The state of Colorado made headlines in 2012 when it became the first state in the union to legalize marijuana for adults 21 and over. This brought on a firestorm of protest across the country, with fears that marijuana use among teens would spiral out of control.
Since that landmark decision, three more states – Alaska, Washington and Oregon – along with the District of Columbia have legalized marijuana for recreational use. Have the predictions of increased pot use among teens materialized?
In a word, no. In fact, statistics show just the opposite.
The bandwagon that never came
Despite the fears of the anti-marijuana crowd, Colorado has not seen everyone jumping on the cannabis bandwagon since it was legalized. A poll conducted biannually by the Colorado Department of Public Health and Environment shows that marijuana use among students is slightly lower than the national average, which is 21.7 percent.
The survey was based on a random selection of 17,000 middle and high school students. Conducted in 2015, the survey found 21.2 percent of Colorado high school students said they had used marijuana in the past 30 days. This was down from 22 percent in 2011 and 25 percent in 2009, when marijuana for recreational use was still illegal.
In fact, four out of five high school students in Colorado say they never use marijuana.
Why these numbers matter
Admittedly, the data set is small.
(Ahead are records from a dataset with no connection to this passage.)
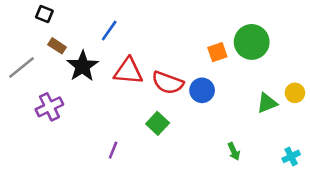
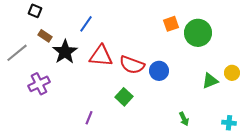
orange square: (217, 52) -> (171, 24), moved
cyan cross: (291, 156) -> (229, 123), turned 32

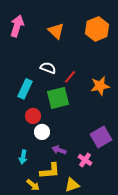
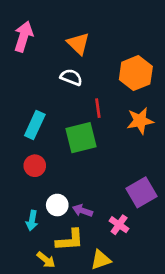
orange hexagon: (97, 29) -> (136, 73), moved
white semicircle: (48, 68) -> (71, 77), moved
red line: (70, 77) -> (98, 108), turned -48
red circle: (33, 116) -> (35, 166), moved
white circle: (42, 132) -> (57, 205), moved

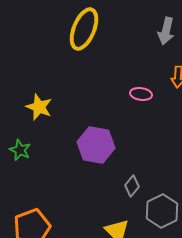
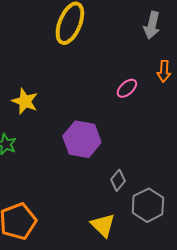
pink ellipse: (141, 94) -> (127, 88), turned -50

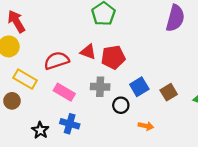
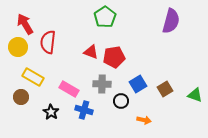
red semicircle: (57, 61) -> (48, 42), moved, turned -65
blue cross: (70, 124) -> (84, 110), moved
black star: (40, 130) -> (51, 112), moved

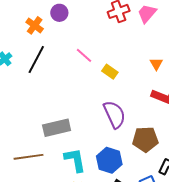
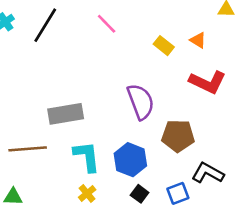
orange triangle: (156, 64) -> (198, 40), turned -32
yellow rectangle: (110, 72) -> (164, 46), moved

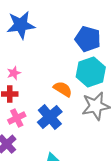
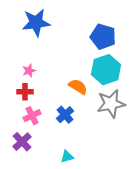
blue cross: (50, 117) -> (65, 115), size x0.7

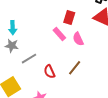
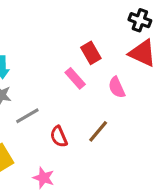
red rectangle: (69, 17) -> (91, 53), turned -48
pink semicircle: (78, 39) -> (117, 87), moved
It is still too early for long-term studies; in 2012, Washington and Colorado became the first states to legalize the recreational use of marijuana, with Alaska and Oregon following suit in 2014. Early surveys in these states also showed no increase in the number of pot-smoking teens.
However, this recent study in Colorado includes data from 2015, providing two full years of data on the effect of marijuana legalization. It is thus the most conclusive evidence to date that legalizing marijuana does not send crowds of teens running to buy and smoke pot.
Why no increase?
The explanation for teens’ seeming lack of interest in legal pot could be fairly simple. Teens in the study reported that pot has always been easy to get, even when it was illegal. The first retail outlets for marijuana in Colorado opened in 2014, but even before that, if kids wanted weed, they could get their hands on it fairly easily. So when it comes to accessibility, little changed when the law was passed making it legal.
What does this mean for Florida teens?
Medical marijuana is already legal in nearly twenty states, and at least twenty states – including Florida – could vote on legalizing marijuana for recreational use by the end of 2016.
While there are strong opinions on both sides of the argument and long-term data isn’t yet available, the numbers don’t seem to support the fears of those opposed to marijuana legalization. At least for now, it seems legalizing pot does not lead to increased use among teens.